2.1 Cellular uptake of DNA nanostructures. Through the manipulation of folate associated DNA nanotubes aims at folate receptors that are excessive expression of a genes on many tumor cells. Mao et al., 2008 [7] have effectively demonstrated even huge DNA nanostructures can goes into the cells. Further altered as nanotubes by means of fluorescent label to nanotube fragments and nanotubes were affected upon receptor binding [7].
2.2 Dynamic DNA nanodevices inside living cells
The dynamic DNA devices that operates inside the cells that retort to specific environmental signals; the devices comprise those sense comprehensive environmental change in the pH as a chemical variable, latest development in direction of detecting specific biomolecular information transporters can allow variation of levels of gene expression and this chapter foremost stage in order construct sense circuits in identification to analyze complex molecular markers. 2.3 Molecular computation. In dynamic DNA nanotechnology understanding multiple layers biomolecular circuits and multi input are the major accomplishments. Yet, the foremost advantages of DNA nanotechnology can be realized through the ‘bio computers’, especially when they are compared with other technologies mainly based on artificial gene controlling networks. Firstly, nucleic acid circuits rely upon the constituents robotically simple, reasonably premeditated at micro molecular level, and assures higher grade of regulating pathways. Secondly, component could be designated by altering the sequence, which modulates informal increase of system size in cohesive fashion. Thirdly, at many nucleic acid dynamic devices have a comparatively small DNA footprint in comparison with the system assembled via genetically encoded proteins.

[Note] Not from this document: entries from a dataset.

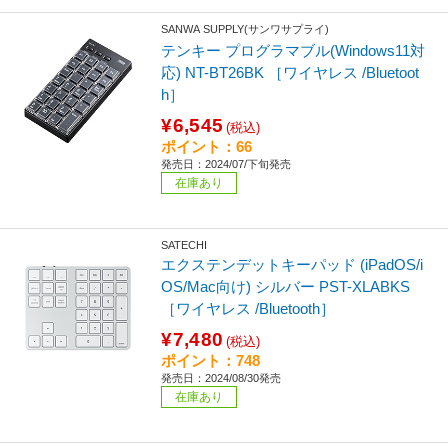
SANWA SUPPLY(サンワサプライ)
テンキー プログラマブル(Windows11対
応) NT-BT26BK ［ワイヤレス /Bluetoot
h］
¥6,545
(税込)
ポイント：66
発売日：2024/07/下旬発売
在庫あり
SATECHI
エクステンデットキーパッド (iPadOS/i
OS/Mac向け) シルバー PST-XLABKS
［ワイヤレス /Bluetooth］
¥7,480
(税込)
ポイント：748
発売日：2024/08/30発売
在庫あり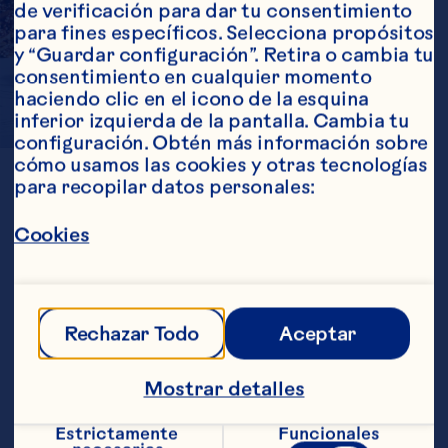
de verificación para dar tu consentimiento 
para fines específicos. Selecciona propósitos 
y “Guardar configuración”. Retira o cambia tu 
consentimiento en cualquier momento 
haciendo clic en el icono de la esquina 
inferior izquierda de la pantalla. Cambia tu 
configuración. Obtén más información sobre 
A
BOLD
TWIST
cómo usamos las cookies y otras tecnologías 
para recopilar datos personales:
Cookies
Ocean Spray® ingredients overcome 
the challenges of working with dry 
cereal applications.

Sweetened Dried Cranberries are 
Rechazar Todo
Aceptar
available in low moisture and 
glycerated varieties to avoid moisture 
Mostrar detalles
migration in both cereals and 
cereal/granola bars. Also available in 
whole and diced piece sizes!
Estrictamente 
Funcionales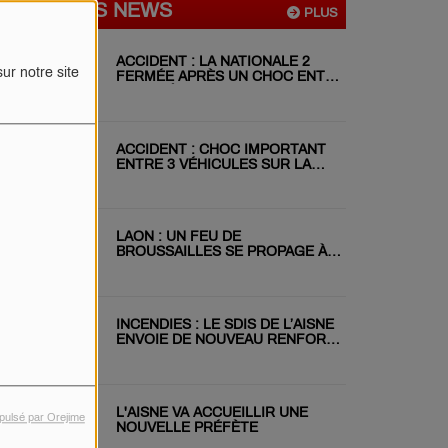
DERNIÈRES NEWS
PLUS
ACCIDENT : LA NATIONALE 2
ur notre site
FERMÉE APRÈS UN CHOC ENTRE
DEUX VÉHICULES
ACCIDENT : CHOC IMPORTANT
ENTRE 3 VÉHICULES SUR LA
RN31 CE MATIN
LAON : UN FEU DE
BROUSSAILLES SE PROPAGE À
DEUX JARDINS VOISINS
INCENDIES : LE SDIS DE L’AISNE
ENVOIE DE NOUVEAU RENFORT
EN GIRONDE
L'AISNE VA ACCUEILLIR UNE
pulsé par Orejime
NOUVELLE PRÉFÈTE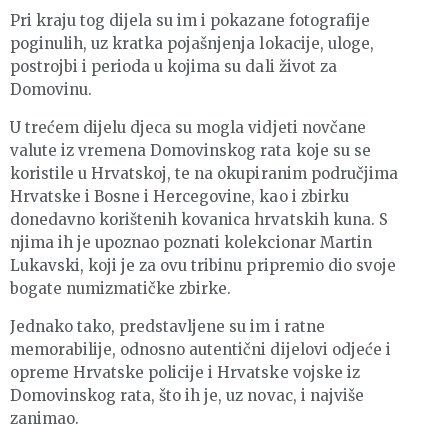
Pri kraju tog dijela su im i pokazane fotografije
poginulih, uz kratka pojašnjenja lokacije, uloge,
postrojbi i perioda u kojima su dali život za
Domovinu.
U trećem dijelu djeca su mogla vidjeti novčane
valute iz vremena Domovinskog rata koje su se
koristile u Hrvatskoj, te na okupiranim područjima
Hrvatske i Bosne i Hercegovine, kao i zbirku
donedavno korištenih kovanica hrvatskih kuna. S
njima ih je upoznao poznati kolekcionar Martin
Lukavski, koji je za ovu tribinu pripremio dio svoje
bogate numizmatičke zbirke.
Jednako tako, predstavljene su im i ratne
memorabilije, odnosno autentični dijelovi odjeće i
opreme Hrvatske policije i Hrvatske vojske iz
Domovinskog rata, što ih je, uz novac, i najviše
zanimao.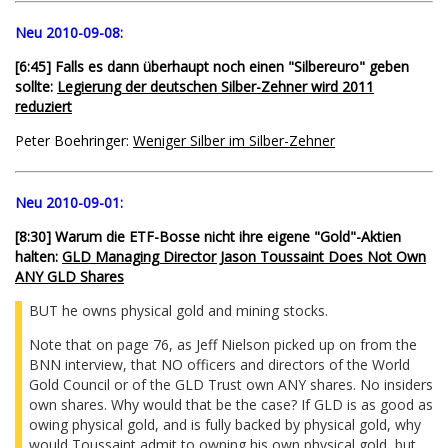
Neu 2010-09-08:
[6:45] Falls es dann überhaupt noch einen "Silbereuro" geben
sollte:
Legierung der deutschen Silber-Zehner wird 2011
reduziert
Peter Boehringer:
Weniger Silber im Silber-Zehner
Neu 2010-09-01:
[8:30] Warum die ETF-Bosse nicht ihre eigene "Gold"-Aktien
halten:
GLD Managing Director Jason Toussaint Does Not Own
ANY GLD Shares
BUT he owns physical gold and mining stocks.
Note that on page 76, as Jeff Nielson picked up on from the
BNN interview, that NO officers and directors of the World
Gold Council or of the GLD Trust own ANY shares. No insiders
own shares. Why would that be the case? If GLD is as good as
owing physical gold, and is fully backed by physical gold, why
would Toussaint admit to owning his own physical gold, but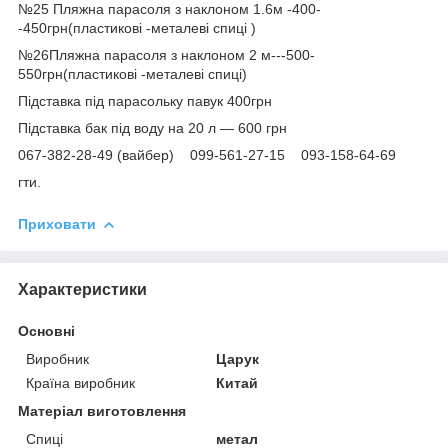
№25 Пляжна парасоля з наклоном 1.6м -400-
-450грн(пластикові -металеві спиці )
№26Пляжна парасоля з наклоном 2 м---500-
550грн(пластикові -металеві спиці)
Підставка під парасольку павук 400грн
Підставка бак під воду на 20 л — 600 грн
067-382-28-49 (вайбер) 099-561-27-15 093-158-64-69
гти.
Приховати
Характеристики
Основні
Виробник
Царук
Країна виробник
Китай
Матеріал виготовлення
Спиці
метал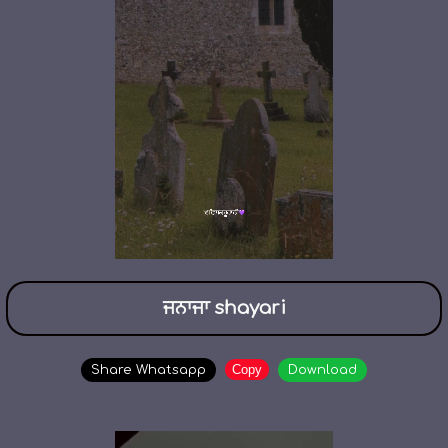
ਜਨਾਜਾ shayari
Copy
Share Whatsapp
Download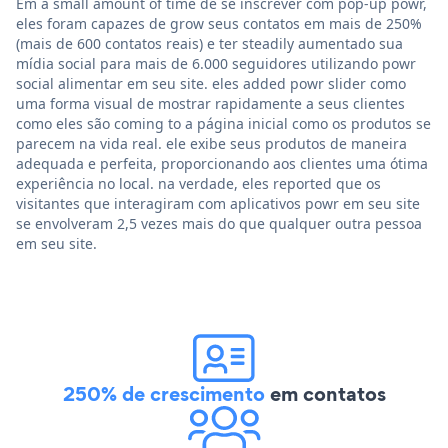
Em a small amount of time de se inscrever com pop-up powr,
eles foram capazes de grow seus contatos em mais de 250%
(mais de 600 contatos reais) e ter steadily aumentado sua
mídia social para mais de 6.000 seguidores utilizando powr
social alimentar em seu site. eles added powr slider como
uma forma visual de mostrar rapidamente a seus clientes
como eles são coming to a página inicial como os produtos se
parecem na vida real. ele exibe seus produtos de maneira
adequada e perfeita, proporcionando aos clientes uma ótima
experiência no local. na verdade, eles reported que os
visitantes que interagiram com aplicativos powr em seu site
se envolveram 2,5 vezes mais do que qualquer outra pessoa
em seu site.
250% de crescimento
em contatos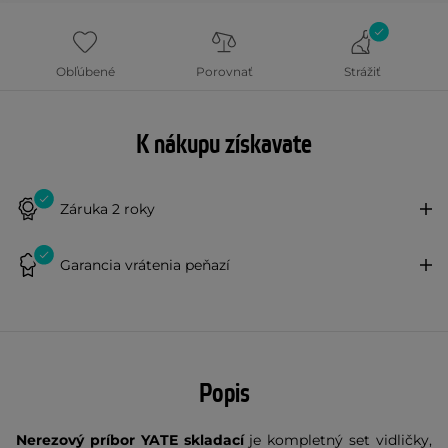
Obľúbené
Porovnať
Strážiť
K nákupu získavate
Záruka 2 roky
Garancia vrátenia peňazí
Popis
Nerezový príbor YATE skladací
je kompletný set vidličky,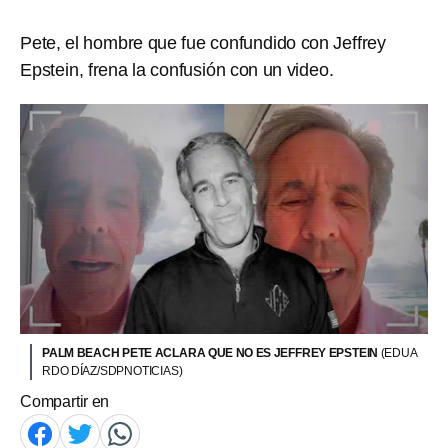
Pete, el hombre que fue confundido con Jeffrey
Epstein, frena la confusión con un video.
PALM BEACH PETE ACLARA QUE NO ES JEFFREY EPSTEIN
(EDUA
RDO DÍAZ/SDPNOTICIAS)
Compartir en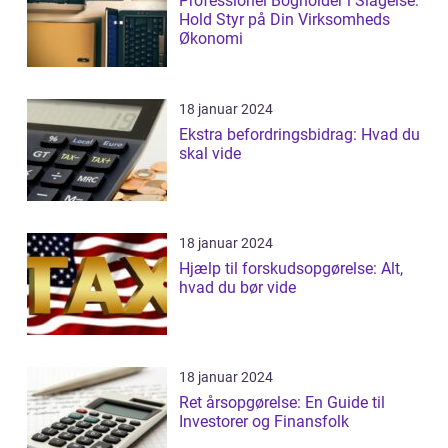
Professionel Bogholder i Slagelse:
Hold Styr på Din Virksomheds
Økonomi
18 januar 2024
Ekstra befordringsbidrag: Hvad du
skal vide
18 januar 2024
Hjælp til forskudsopgørelse: Alt,
hvad du bør vide
18 januar 2024
Ret årsopgørelse: En Guide til
Investorer og Finansfolk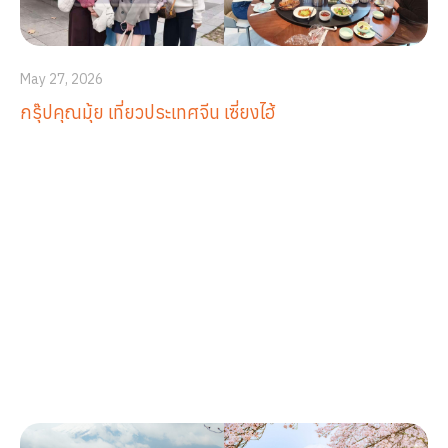
May 27, 2026
กรุ๊ปคุณมุ้ย เที่ยวประเทศจีน เซี่ยงไฮ้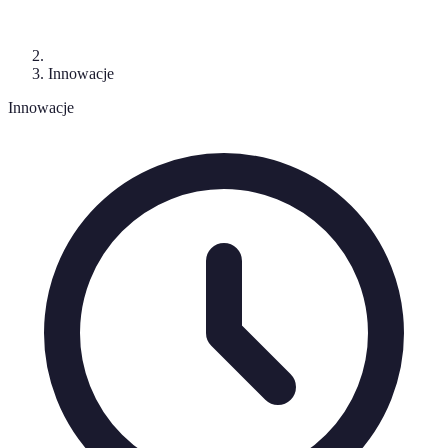
Innowacje
Innowacje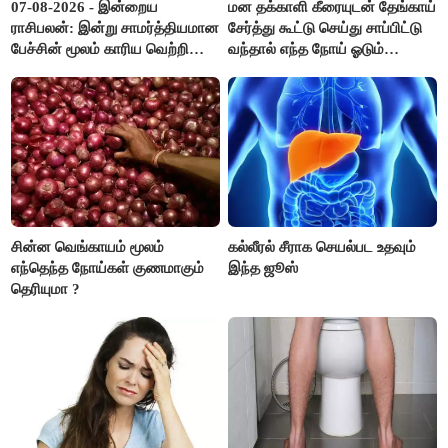
07-08-2026 - இன்றைய
மன தக்காளி கீரையுடன் தேங்காய்
ராசிபலன்: இன்று சாமர்த்தியமான
சேர்த்து கூட்டு செய்து சாப்பிட்டு
பேச்சின் மூலம் காரிய வெற்றி
வந்தால் எந்த நோய் ஓடும்
உண்டாகும். அடுத்தவரை நம்பி
தெரியுமா ?
பொறுப்புகளை ஒப்படைப்பதில்
கவனம் தேவை..!
சின்ன வெங்காயம் மூலம்
கல்லீரல் சீராக செயல்பட உதவும்
எந்தெந்த நோய்கள் குணமாகும்
இந்த ஜூஸ்
தெரியுமா ?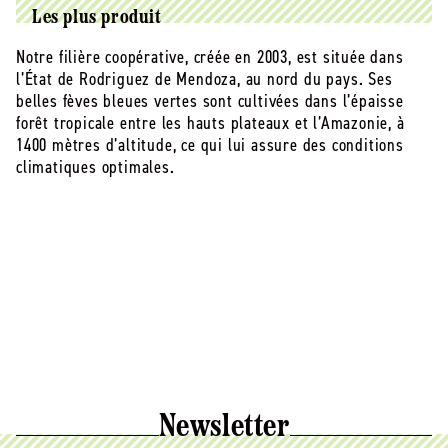
arabica,
arabica,
Les plus produit
bio
bio
Notre filière coopérative, créée en 2003, est située dans
et
et
équitable
équitable
l’État de Rodriguez de Mendoza, au nord du pays. Ses
-
-
belles fèves bleues vertes sont cultivées dans l’épaisse
moulu/filtre
moulu/filtre
forêt tropicale entre les hauts plateaux et l’Amazonie, à
(origine
(origine
1400 mètres d’altitude, ce qui lui assure des conditions
Nicaragua)
Nicaragua)
climatiques optimales.
-
-
500
500
g
g
Newsletter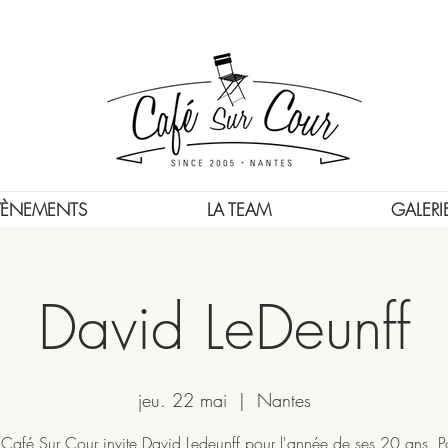
VÈNEMENTS
LA TEAM
GALERI
David LeDeunff
jeu. 22 mai
  |  
Nantes
 Café Sur Cour invite David Ledeunff pour l'année de ses 20 ans. P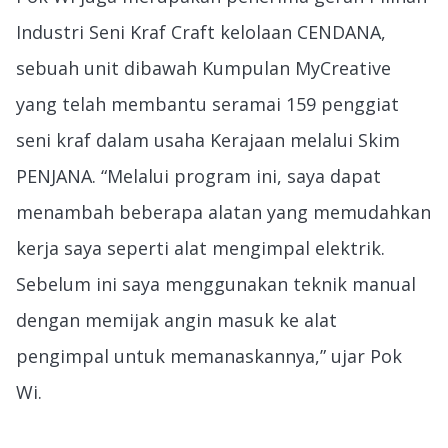
Industri Seni Kraf Craft kelolaan CENDANA,
sebuah unit dibawah Kumpulan MyCreative
yang telah membantu seramai 159 penggiat
seni kraf dalam usaha Kerajaan melalui Skim
PENJANA. “Melalui program ini, saya dapat
menambah beberapa alatan yang memudahkan
kerja saya seperti alat mengimpal elektrik.
Sebelum ini saya menggunakan teknik manual
dengan memijak angin masuk ke alat
pengimpal untuk memanaskannya,” ujar Pok
Wi.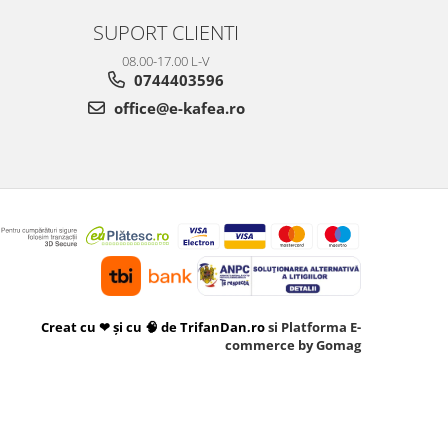
SUPORT CLIENTI
08.00-17.00 L-V
0744403596
office@e-kafea.ro
Creat cu ❤ și cu 🧠 de TrifanDan.ro
si
Platforma E-
commerce by Gomag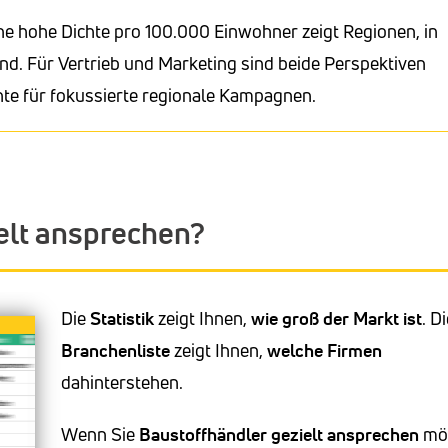
ne hohe Dichte pro 100.000 Einwohner zeigt Regionen, in
nd. Für Vertrieb und Marketing sind beide Perspektiven
hte für fokussierte regionale Kampagnen.
elt ansprechen?
Die
Statistik
zeigt Ihnen,
wie groß der Markt ist
. D
Branchenliste
zeigt Ihnen,
welche Firmen
dahinterstehen.
Wenn Sie
Baustoffhändler
gezielt ansprechen
möc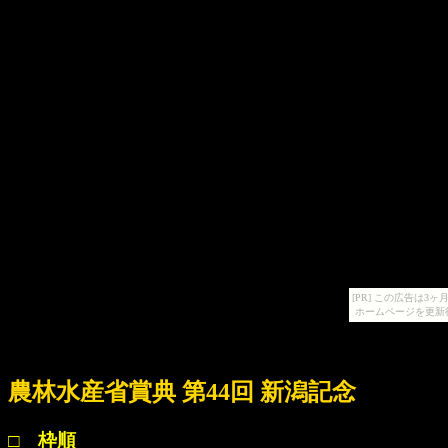
[PR] この広告は
ホームページを更新
農林水産省賞典 第44回 新潟記念
□ 枠順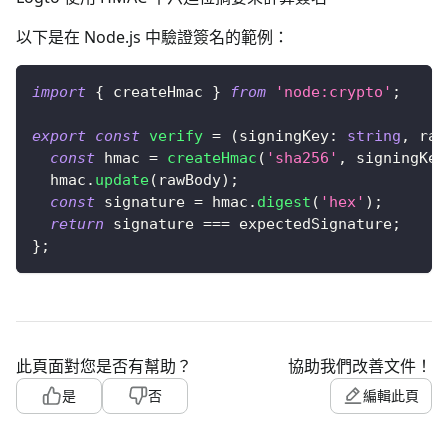
以下是在 Node.js 中驗證簽名的範例：
import
{
 createHmac 
}
from
'node:crypto'
;
export
const
verify
=
(
signingKey
:
string
,
 raw
const
 hmac 
=
createHmac
(
'sha256'
,
 signingKey
  hmac
.
update
(
rawBody
)
;
const
 signature 
=
 hmac
.
digest
(
'hex'
)
;
return
 signature 
===
 expectedSignature
;
}
;
此頁面對您是否有幫助？
協助我們改善文件！
是
否
編輯此頁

2.4 Genetically programmed structures and devices Long lasting embedded regulation of gene expression is very much needed for the application of gene therapy in metabolic engineering. The RNA scaffolds and regulatory elements programmed, copied within the viable cells that are perhaps suitable for medical applications compared to synthetic DNA systems. Manipulation of DNA must hold compatibility with transcription that needs pervasive adaptation towards the investigational method and molecular design. Even though this may appear similar and considerable contest, so because broad work has already been made by many researchers.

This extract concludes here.